Ёран Вреде долго смотрел на нее, не отвечая.
— Моего отца звали Хуго Вреде. Его считали самым счастливым человеком на свете. Он часто смеялся, любил свою семью, каждое утро с какой-то чуть ли не безумной радостью бежал на работу в типографию «Дагенс нюхетер». И все же в сорок девять лет покончил с собой. У него родился первый внук, ему повысили зарплату. Он только что завершил долгую судебную тяжбу со своими сестрами и стал единоличным владельцем дачи на Утё. Мне тогда было одиннадцать, совсем ребенок. Перед сном он всегда заходил ко мне и крепко обнимал. Однажды во вторник утром он, как обычно, встал, позавтракал, почитал газету; в общем, находился в привычно приподнятом настроении, что-то напевал, завязывая шнурки на ботинках, перед уходом поцеловал маму в лоб. Сел на велосипед и уехал. Он ехал своей всегдашней дорогой. Но у поворота на Турсгатан внезапно свернул в сторону. На работу не поехал. Направился за город. Где-то неподалеку от Соллентуны свернул на узкие тропинки, которые ведут прямо в лес. Там есть свалка, ее видно с самолета, на подлете к определенной посадочной полосе Арланды. Он слез с велосипеда и исчез среди груд металлолома. Его нашли на заднем сиденье старого «доджа». Он принял большую дозу снотворного и умер. Мне было одиннадцать. Я помню похороны. Конечно, смерть отца стала сильным потрясением. Но еще сильнее — боль непонимания. Похороны прошли под знаком загадочного, мучительного вопроса «почему?». Поминки обернулись долгим, затянувшимся молчанием.
Луиза почувствовала, что ей брошен вызов. Ее сын не имеет ничего общего с отцом Ёрана Вреде.
Ёран Вреде понял ее реакцию. Перелистал лежавшую перед ним папку, хотя прекрасно знал, что там написано.
— Никакого объяснения причин смерти Хенрика у нас нет. Единственное, в чем мы уверены, — внешнего насилия не было.
— Это я и сама видела.
— Нет ни малейших признаков того, что причиной его смерти стал кто-то другой.
— Что говорят врачи?
— Что никакого простого или мгновенного объяснения не существует. И неудивительно. Когда умирает молодой, здоровый человек, за этим должно крыться нечто неожиданное. Придет время, и мы узнаем.
— Что?
Ёран Вреде покачал головой.
— Какая-то мелкая деталь дала сбой. Маленькое, лопнувшее звено способно вызвать такие же серьезные разрушения, как прорвавшаяся дамба или извержение вулкана. Врачи ищут.
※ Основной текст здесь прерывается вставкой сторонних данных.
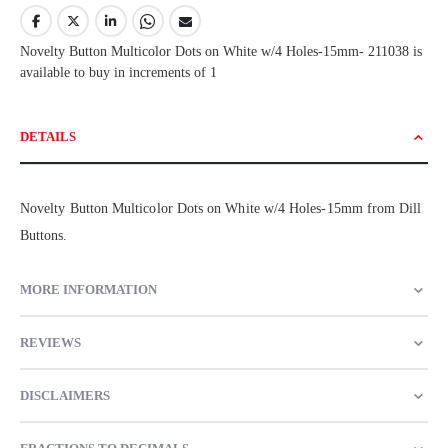
Novelty Button Multicolor Dots on White w/4 Holes-15mm- 211038 is
available to buy in increments of 1
DETAILS
Novelty Button Multicolor Dots on White w/4 Holes-15mm from Dill
Buttons.
MORE INFORMATION
REVIEWS
DISCLAIMERS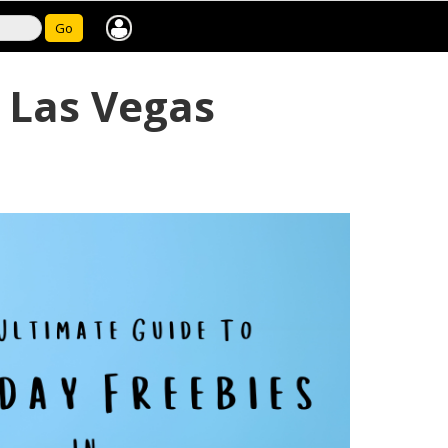
Go
f Las Vegas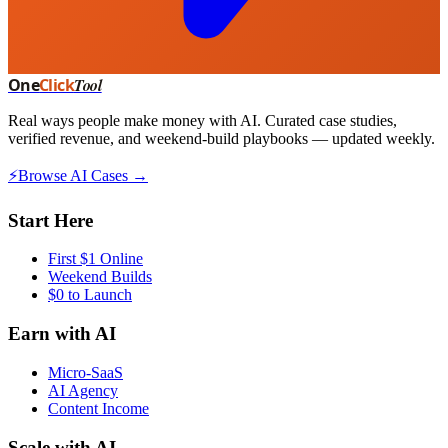
One
Click
Tool
Real ways people make money with AI. Curated case studies,
verified revenue, and weekend-build playbooks — updated weekly.
⚡
Browse AI Cases →
Start Here
First $1 Online
Weekend Builds
$0 to Launch
Earn with AI
Micro-SaaS
AI Agency
Content Income
Scale with AI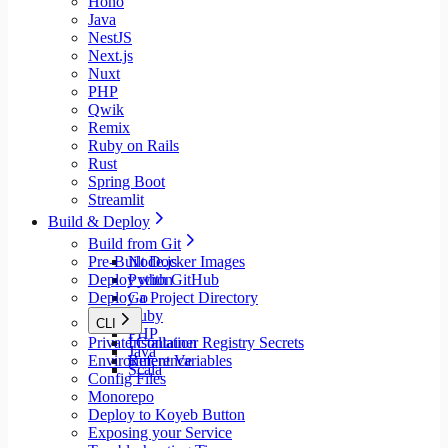
Hono
Java
NestJS
Next.js
Nuxt
PHP
Qwik
Remix
Ruby on Rails
Rust
Spring Boot
Streamlit
Build & Deploy
Build from Git
Pre-Built Docker Images
Node.js
Deploy with GitHub
Python
Deploy a Project Directory
Go
Ruby
CLI
PHP
Private Container Registry Secrets
Installation
Java
Environment Variables
Reference
Scala
Config Files
Monorepo
Deploy to Koyeb Button
Exposing your Service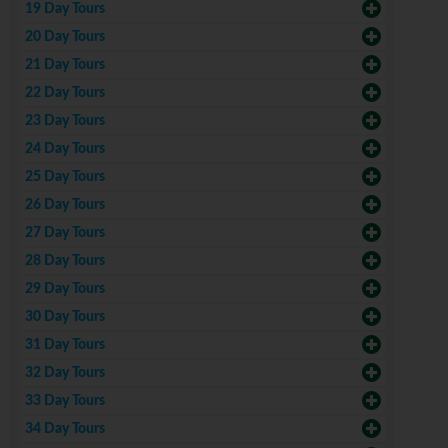
19 Day Tours
20 Day Tours
21 Day Tours
22 Day Tours
23 Day Tours
24 Day Tours
25 Day Tours
26 Day Tours
27 Day Tours
28 Day Tours
29 Day Tours
30 Day Tours
31 Day Tours
32 Day Tours
33 Day Tours
34 Day Tours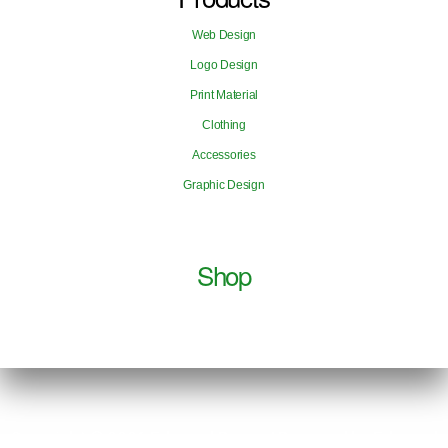
Web Design
Logo Design
Print Material
Clothing
Accessories
Graphic Design
Shop
Copyright © 2026 Edouard Payen | Powered by Edouard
— Произошло явно что-то неестественное.
— Почему ты так считаешь? Объясни.
Голос у Ёрана Вреде изменился. Луиза уловила в его тоне нотки нетерпения.
— Я знала своего сына. Он был счастливым человеком.
— Что такое счастливый человек?
— Я не собираюсь говорить о твоем отце. Я говорю о Хенрике. Он умер не по своей воле.
— Но его никто не убивал. Либо он умер естественной смертью, либо покончил с собой. Наши патологоанатомы работают основательно. Скоро мы получим ответ.
— А потом?
— Что ты имеешь в виду?
— Когда они не найдут никаких объяснений?
В разговоре то и дело наступало молчание.
— Мне очень жаль, но сейчас я больше ничем не могу тебе помочь.
— Мне никто не может помочь. — Луиза порывисто встала. — Никакого объяснения не существует. Нет никакого недостающего звена. Хенрик умер потому, что так хотел кто-то другой, не он сам.
Ёран Вреде проводил ее к выходу. Расстались они в полном молчании.
Отыскав свою машину, Луиза уехала из Стокгольма. Возле Салы она остановилась на парковке, откинула сиденье и заснула.
Ей приснился Василис. Он божился, что не имеет никакого отношения к смерти Хенрика.